*TRY IT*. Return every line of the records that includes the string "provtillfälle".

Segment Start: DATA SHOWN

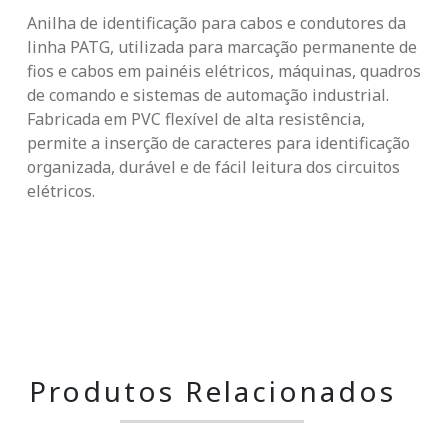
Anilha de identificação para cabos e condutores da
linha PATG, utilizada para marcação permanente de
fios e cabos em painéis elétricos, máquinas, quadros
de comando e sistemas de automação industrial.
Fabricada em PVC flexível de alta resistência,
permite a inserção de caracteres para identificação
organizada, durável e de fácil leitura dos circuitos
elétricos.
Produtos Relacionados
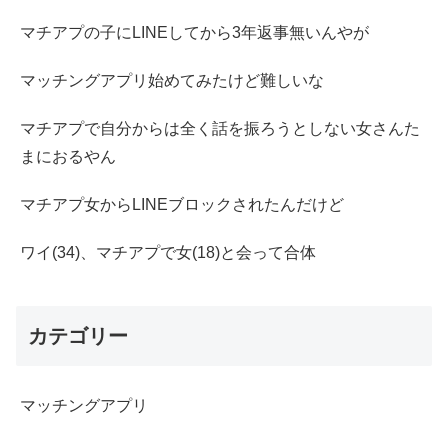
マチアプの子にLINEしてから3年返事無いんやが
マッチングアプリ始めてみたけど難しいな
マチアプで自分からは全く話を振ろうとしない女さんた
まにおるやん
マチアプ女からLINEブロックされたんだけど
ワイ(34)、マチアプで女(18)と会って合体
カテゴリー
マッチングアプリ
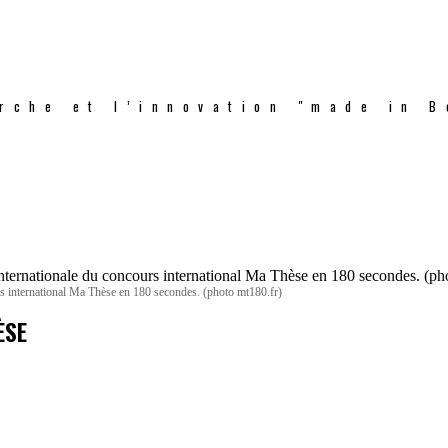
rche et l’innovation "made in B
rs international Ma Thèse en 180 secondes. (photo mt180.fr)
ÈSE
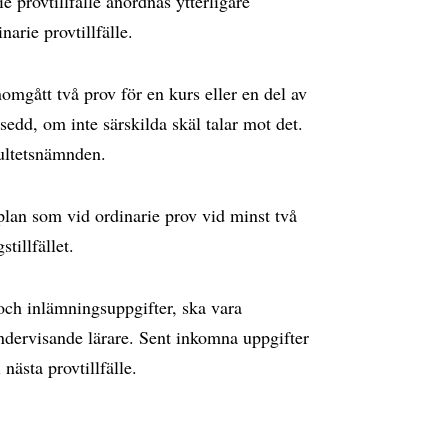
 provtillfälle anordnas ytterligare
narie provtillfälle.
omgått två prov för en kurs eller en del av
tsedd, om inte särskilda skäl talar mot det.
kultetsnämnden.
plan som vid ordinarie prov vid minst två
stillfället.
och inlämningsuppgifter, ska vara
ndervisande lärare. Sent inkomna uppgifter
nästa provtillfälle.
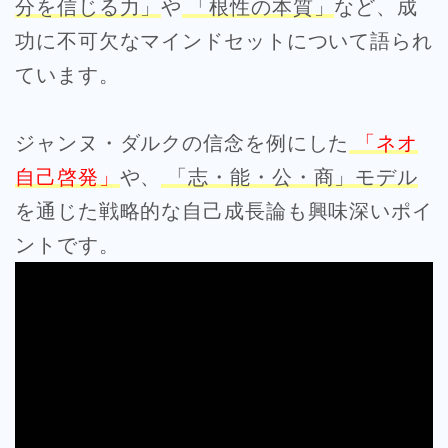
分を信じる力」
や
「根性の本質」
など、成
功に不可欠なマインドセットについて語られ
ています。
ジャンヌ・ダルクの信念を例にした
「ネオ
自己啓発」
や、
「志・能・公・商」モデル
を通じた戦略的な自己成長論も興味深いポイ
ントです。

Segment End: DATA SHOWN

*RESPONSE*.
 provtillfälle anordnas ytterligare
narie provtillfälle.
nästa provtillfälle.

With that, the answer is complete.